Ребята молчали, с уважением посматривая на худого, щуплого старика с горячими пепельно-серыми глазами, в которых блестели одновременно и жадная стариковская тоска и чисто детское, наивное озорство. Теперь Мише и Гаврику совсем неважно было победить деда в споре о молодом кондукторе, о котором они уже перестали думать. Важно было, что Иван Никитич не навязывал им своего непроверенного мнения. Само собой было понятно, что старик разговаривал с ними, как с равными, без шутливой и обидной снисходительности взрослых, а по-дружески и просто… Даже все спорное, непроверенное, что сказал он о молодом кондукторе, было интересно, заставляло думать.
Старик встал, чтобы шире открыть дверь, и Гаврик нетерпеливо прошептал:
— Ну, как старик? Орел?
— Орел! — ответил Миша.
Иван Никитич, пригласив их к двери, сказал:
— Ребятки, степь-матушка поплыла… Глазу раздолье, как на море. Гляди да улыбайся… Делать-то пока нечего.
И все трое молча смотрели на широкую степь с серым грейдером, крутой дугой изламывающимся на далеком взгорье. Смотрели на одинокие машины, на серые полосы пара, на черные загоны зяби. Тракторы, работающие по ту сторону широкой суходольной низины, напоминали хлопотливо ползающих жуков… Над потускневшим золотом жнивья, прошитого зелеными нитями пырея, над скирдами соломы, которые маячили длинными островами среди безбрежья степи, парил коршун.
— Это Сальские? — тихо спросил Миша.
— Только начинаются. Когда-то пешочком с обозом их промерял. Поприглядимся к ним, — многообещающе ответил старик.

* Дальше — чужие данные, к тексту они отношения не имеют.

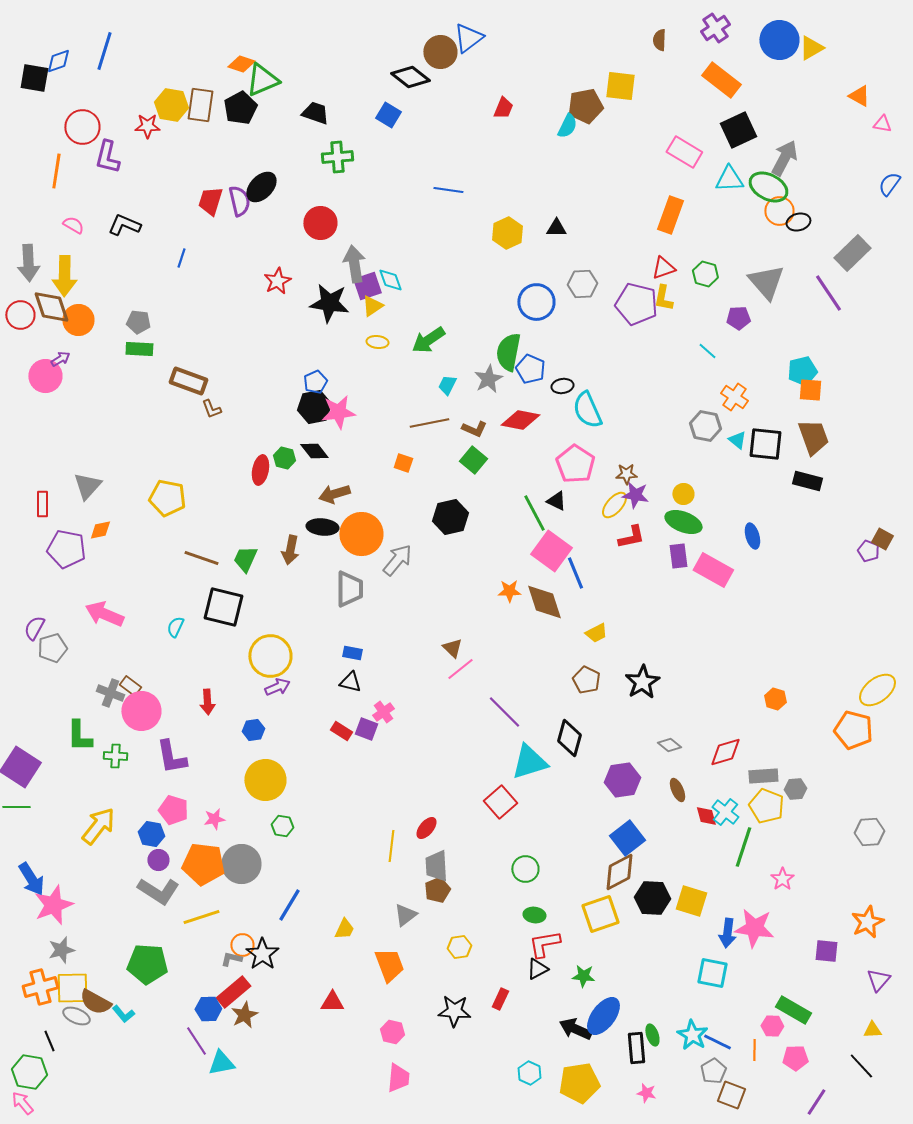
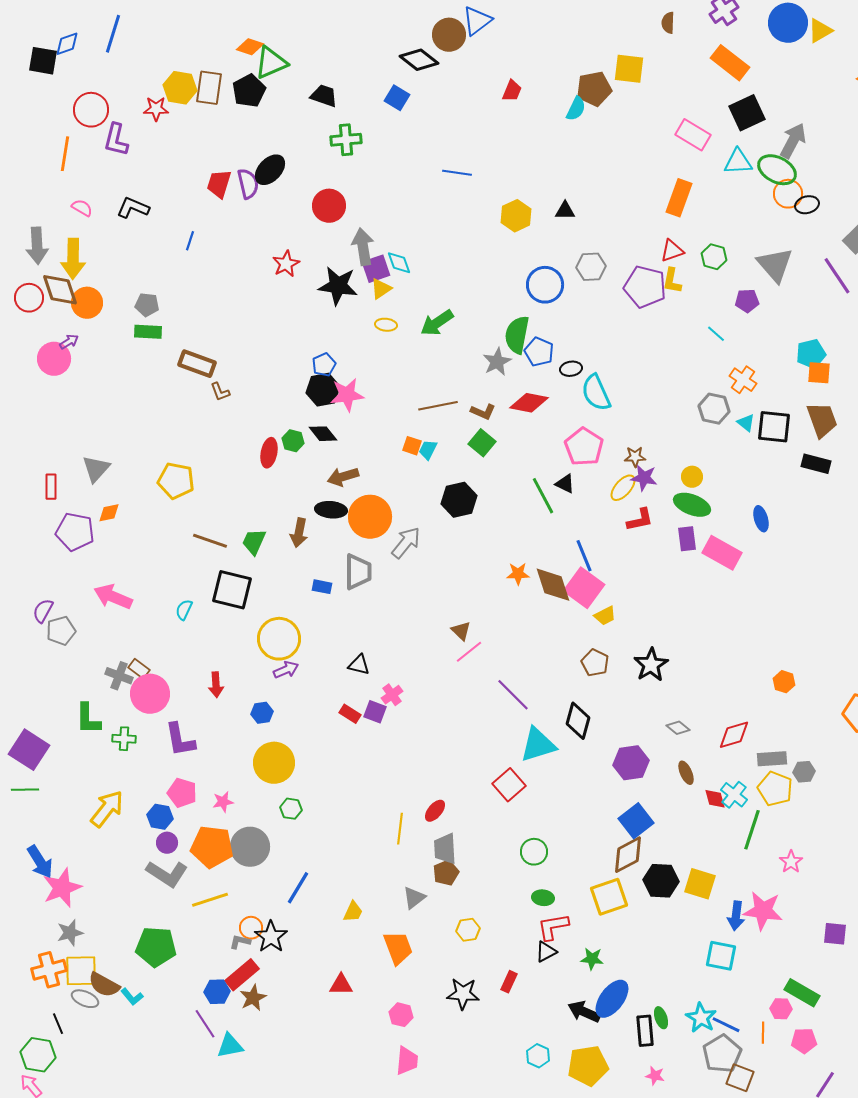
cyan trapezoid: (447, 385) -> (428, 450), moved
pink square: (551, 551) -> (584, 588), moved
blue rectangle: (352, 653) -> (322, 587), moved
gray pentagon: (713, 1071) -> (722, 1054), size x1.5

Утром следующего дня в узком коридоре на деревянной скамейке, около двери с надписью «Секретарь райкома», сидели Иван Никитич Опенкин, Миша и Гаврик. Они ночевали в Доме колхозника и пришли сюда пораньше.
— Мы, ребята, за помощью. Нас могут и не ждать, а нам надо быть на месте. Дело так указывает.
Иван Никитич сказал это степенно, но от ребят он не мог скрыть беспокойства, глубоко спрятанного в дымчато-серых старческих глазах.
Ребята догадались, что у старика будут трудные разговоры, — ведь куда легче помогать другим, чем самому просить о помощи. Сочувствуя Ивану Никитичу, Миша и Гаврик украдкой посматривали на него. Замечая это, старик успокаивал их:
— Ничего, мы не батраки… Не к господину с поклоном, а к секретарю райкома. И наш секретарь Василий Александрович знал, к кому посылает.
Иван Никитич усиленно разглаживал брови, прихорашивал воротник полушубка. Потом вышел во двор, и ребята видели в открытую дверь, как он долго бродил по бурой траве, сбивая пыль со своих сапог. Вернувшись, сказал:
— Мы же представители… По нас и о других будут судить. К слову, здешний секретарь райкома — наш земляк, кажется, из Приморки…
Минуту спустя открылась половина двустворчатой двери и подстриженная молодая женщина, оборачиваясь назад, с порога спросила:
— Александр Пахомович, вам этого… Опенкина?
Откуда-то из глубины комнаты, должно быть соседней с той, из которой появилась подстриженная женщина, послышался глуховатый и немного укоризненный голос:
— Почему «этого Опенкина»? Просто попросите ко мне товарища Опенкина.
Иван Никитич с привычной легкостью поднялся со скамьи.